Stored data entries
- Opening Delimiter -
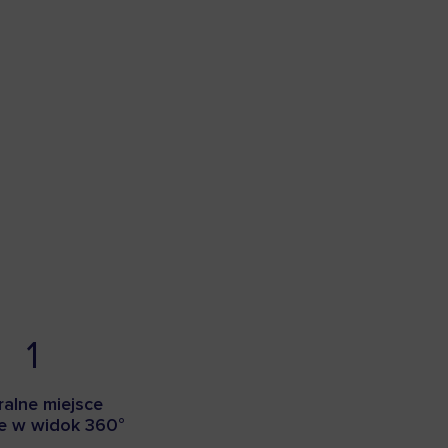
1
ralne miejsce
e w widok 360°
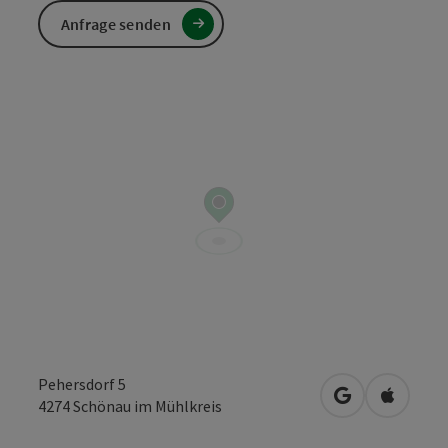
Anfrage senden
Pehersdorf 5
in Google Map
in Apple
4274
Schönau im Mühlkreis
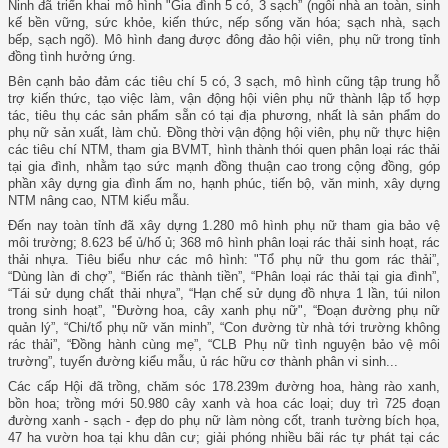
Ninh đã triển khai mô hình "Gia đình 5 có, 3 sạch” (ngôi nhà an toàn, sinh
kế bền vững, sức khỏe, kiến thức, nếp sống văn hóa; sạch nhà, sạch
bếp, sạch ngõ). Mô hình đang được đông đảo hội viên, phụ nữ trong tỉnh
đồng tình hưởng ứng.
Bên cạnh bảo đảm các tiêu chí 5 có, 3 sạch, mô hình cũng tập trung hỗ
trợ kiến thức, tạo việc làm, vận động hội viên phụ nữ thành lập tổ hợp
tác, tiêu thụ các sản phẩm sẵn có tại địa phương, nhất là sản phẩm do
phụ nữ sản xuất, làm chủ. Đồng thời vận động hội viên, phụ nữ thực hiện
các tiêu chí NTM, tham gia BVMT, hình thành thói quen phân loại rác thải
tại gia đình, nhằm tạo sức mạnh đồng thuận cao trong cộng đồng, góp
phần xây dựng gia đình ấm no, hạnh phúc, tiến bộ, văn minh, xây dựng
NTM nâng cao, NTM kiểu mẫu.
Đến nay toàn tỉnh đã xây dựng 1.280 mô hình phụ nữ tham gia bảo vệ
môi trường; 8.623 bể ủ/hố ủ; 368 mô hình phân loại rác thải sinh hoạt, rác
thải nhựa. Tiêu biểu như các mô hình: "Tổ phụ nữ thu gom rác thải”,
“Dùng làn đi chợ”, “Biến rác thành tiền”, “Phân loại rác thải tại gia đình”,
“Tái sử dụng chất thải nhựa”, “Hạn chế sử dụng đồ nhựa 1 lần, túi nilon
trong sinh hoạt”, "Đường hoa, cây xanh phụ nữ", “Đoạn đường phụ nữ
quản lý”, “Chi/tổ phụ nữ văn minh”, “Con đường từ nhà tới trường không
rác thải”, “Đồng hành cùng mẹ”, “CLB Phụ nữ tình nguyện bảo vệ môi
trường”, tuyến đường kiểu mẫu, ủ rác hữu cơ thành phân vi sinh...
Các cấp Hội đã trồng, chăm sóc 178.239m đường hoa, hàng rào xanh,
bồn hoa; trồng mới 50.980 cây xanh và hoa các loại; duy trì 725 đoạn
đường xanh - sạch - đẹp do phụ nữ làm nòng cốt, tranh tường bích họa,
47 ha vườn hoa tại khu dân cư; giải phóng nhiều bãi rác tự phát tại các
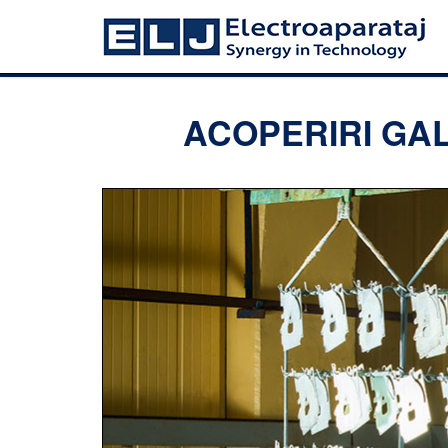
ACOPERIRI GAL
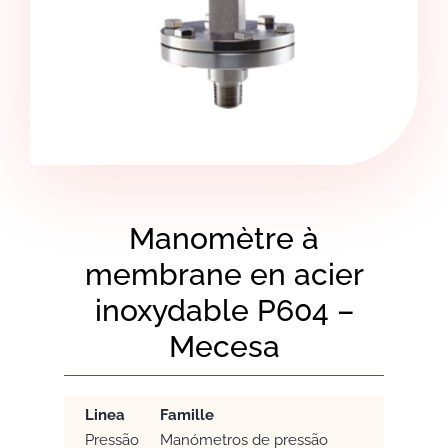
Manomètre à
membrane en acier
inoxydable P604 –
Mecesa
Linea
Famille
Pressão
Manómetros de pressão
- Closing Delimiter -
- Opening Delimiter -
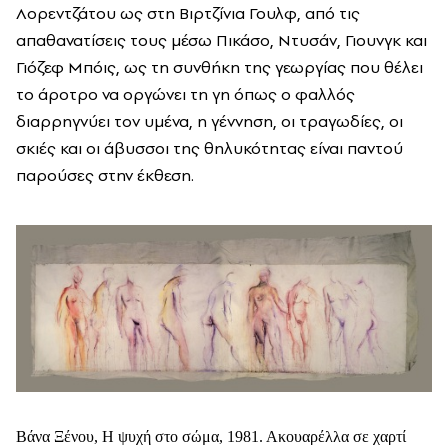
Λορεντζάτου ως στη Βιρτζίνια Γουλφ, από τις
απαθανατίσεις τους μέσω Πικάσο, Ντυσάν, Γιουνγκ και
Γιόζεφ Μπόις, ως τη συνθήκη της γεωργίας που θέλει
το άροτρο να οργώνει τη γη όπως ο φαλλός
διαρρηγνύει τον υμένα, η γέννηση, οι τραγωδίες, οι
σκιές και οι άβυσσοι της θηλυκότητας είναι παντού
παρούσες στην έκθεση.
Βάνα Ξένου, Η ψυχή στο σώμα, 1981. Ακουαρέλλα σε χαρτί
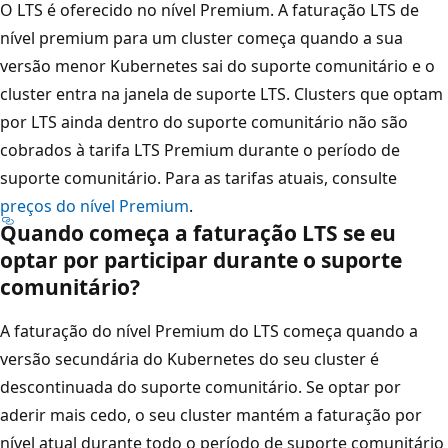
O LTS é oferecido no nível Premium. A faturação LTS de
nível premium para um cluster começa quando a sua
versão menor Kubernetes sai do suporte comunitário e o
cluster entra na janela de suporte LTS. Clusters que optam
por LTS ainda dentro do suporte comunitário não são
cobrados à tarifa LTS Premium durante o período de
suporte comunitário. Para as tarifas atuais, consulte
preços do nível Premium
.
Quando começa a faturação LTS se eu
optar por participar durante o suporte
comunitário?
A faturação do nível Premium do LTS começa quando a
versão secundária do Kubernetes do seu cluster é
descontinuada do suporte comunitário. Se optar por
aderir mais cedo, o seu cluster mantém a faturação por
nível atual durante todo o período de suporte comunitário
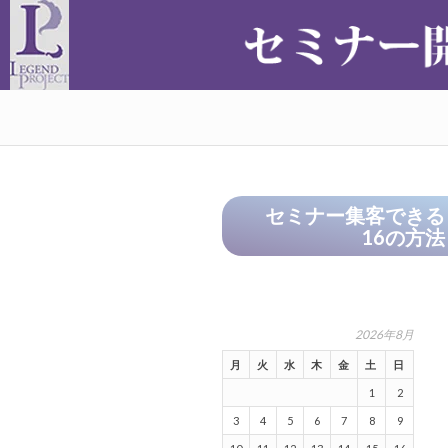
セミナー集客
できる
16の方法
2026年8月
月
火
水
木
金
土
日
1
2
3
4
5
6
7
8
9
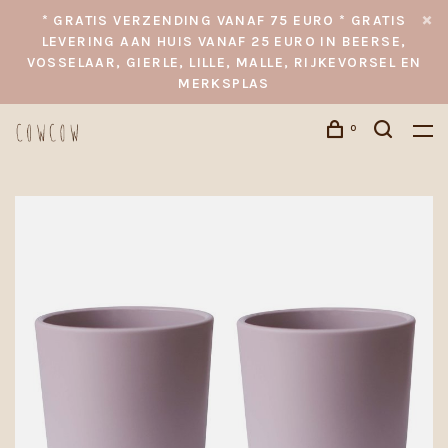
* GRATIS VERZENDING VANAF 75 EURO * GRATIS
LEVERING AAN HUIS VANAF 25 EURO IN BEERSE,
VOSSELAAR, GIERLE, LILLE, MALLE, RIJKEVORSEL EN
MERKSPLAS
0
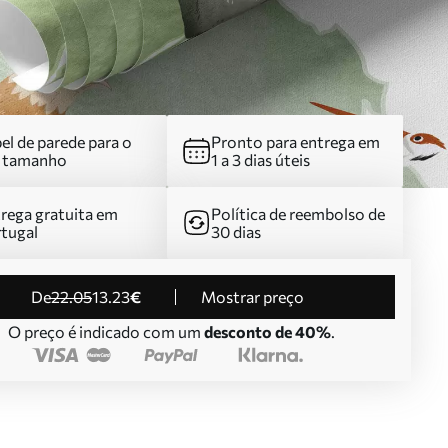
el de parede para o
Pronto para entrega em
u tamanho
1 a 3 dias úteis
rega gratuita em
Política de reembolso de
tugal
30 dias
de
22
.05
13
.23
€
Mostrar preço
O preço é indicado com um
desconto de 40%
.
- Closing Delimiter -
- Opening Delimiter -
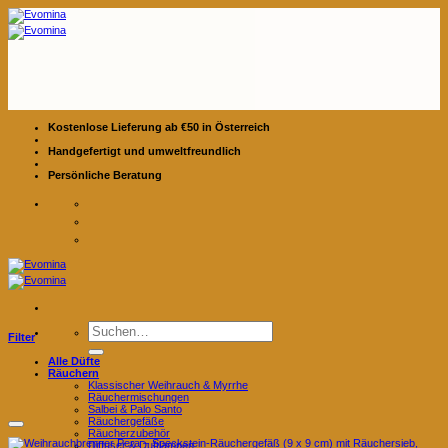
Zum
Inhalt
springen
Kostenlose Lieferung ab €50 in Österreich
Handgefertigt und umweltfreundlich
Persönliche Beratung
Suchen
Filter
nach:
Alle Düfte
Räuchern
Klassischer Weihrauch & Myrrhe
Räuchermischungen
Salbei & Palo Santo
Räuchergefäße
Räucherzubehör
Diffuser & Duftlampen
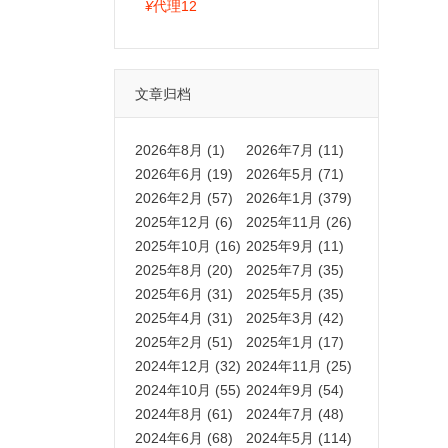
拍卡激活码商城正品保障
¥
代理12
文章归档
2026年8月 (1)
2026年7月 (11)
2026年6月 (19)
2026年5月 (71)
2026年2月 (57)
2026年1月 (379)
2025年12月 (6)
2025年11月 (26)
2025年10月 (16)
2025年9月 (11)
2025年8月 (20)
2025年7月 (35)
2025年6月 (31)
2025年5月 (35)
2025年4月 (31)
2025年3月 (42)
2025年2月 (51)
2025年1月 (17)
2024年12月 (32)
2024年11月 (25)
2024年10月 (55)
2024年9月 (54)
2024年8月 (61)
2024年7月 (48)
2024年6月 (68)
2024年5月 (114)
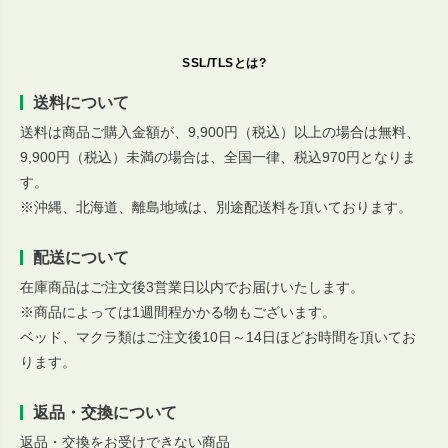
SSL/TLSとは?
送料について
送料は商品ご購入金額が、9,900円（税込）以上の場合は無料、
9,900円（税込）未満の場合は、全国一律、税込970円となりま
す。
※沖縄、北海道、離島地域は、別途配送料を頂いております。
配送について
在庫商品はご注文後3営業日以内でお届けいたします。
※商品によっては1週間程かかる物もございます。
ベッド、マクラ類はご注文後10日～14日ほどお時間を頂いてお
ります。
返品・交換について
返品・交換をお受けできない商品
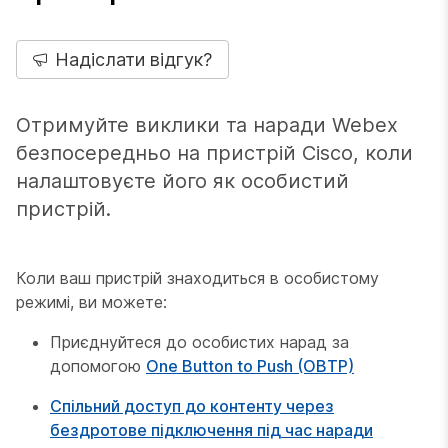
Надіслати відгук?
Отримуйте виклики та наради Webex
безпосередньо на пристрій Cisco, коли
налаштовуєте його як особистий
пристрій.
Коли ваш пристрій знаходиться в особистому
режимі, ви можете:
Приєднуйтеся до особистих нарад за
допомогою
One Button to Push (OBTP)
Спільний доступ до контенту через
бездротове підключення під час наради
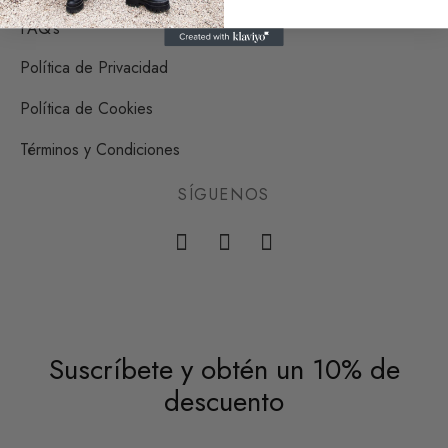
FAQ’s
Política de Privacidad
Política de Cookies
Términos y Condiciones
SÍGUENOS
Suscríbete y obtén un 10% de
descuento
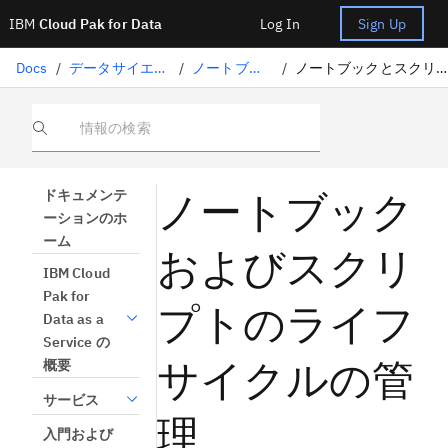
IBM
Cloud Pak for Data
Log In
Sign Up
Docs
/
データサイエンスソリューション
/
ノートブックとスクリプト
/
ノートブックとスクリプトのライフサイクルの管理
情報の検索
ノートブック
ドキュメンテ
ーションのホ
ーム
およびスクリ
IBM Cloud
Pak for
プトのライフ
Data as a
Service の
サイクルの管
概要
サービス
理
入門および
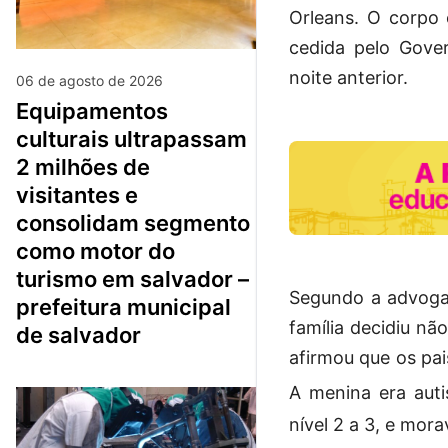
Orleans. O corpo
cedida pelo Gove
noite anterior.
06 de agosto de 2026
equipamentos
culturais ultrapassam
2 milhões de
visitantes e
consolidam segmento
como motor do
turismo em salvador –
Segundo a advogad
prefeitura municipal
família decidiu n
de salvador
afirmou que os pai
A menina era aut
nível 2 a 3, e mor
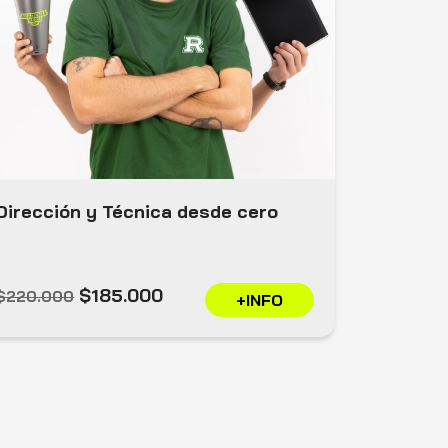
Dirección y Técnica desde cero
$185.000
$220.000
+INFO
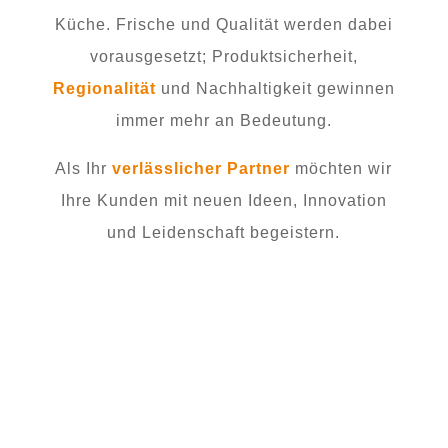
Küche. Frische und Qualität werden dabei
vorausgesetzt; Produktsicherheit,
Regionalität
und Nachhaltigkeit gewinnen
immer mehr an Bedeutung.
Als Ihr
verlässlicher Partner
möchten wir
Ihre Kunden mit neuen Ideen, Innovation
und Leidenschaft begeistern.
- Closing Delimiter -
What you have to do
Gather each line in the entries above where the string "động" is found.

Answer to this task
trợ kiến thức, tạo việc làm, vận động hội viên phụ nữ thành lập tổ hợp
phụ nữ sản xuất, làm chủ. Đồng thời vận động hội viên, phụ nữ thực hiện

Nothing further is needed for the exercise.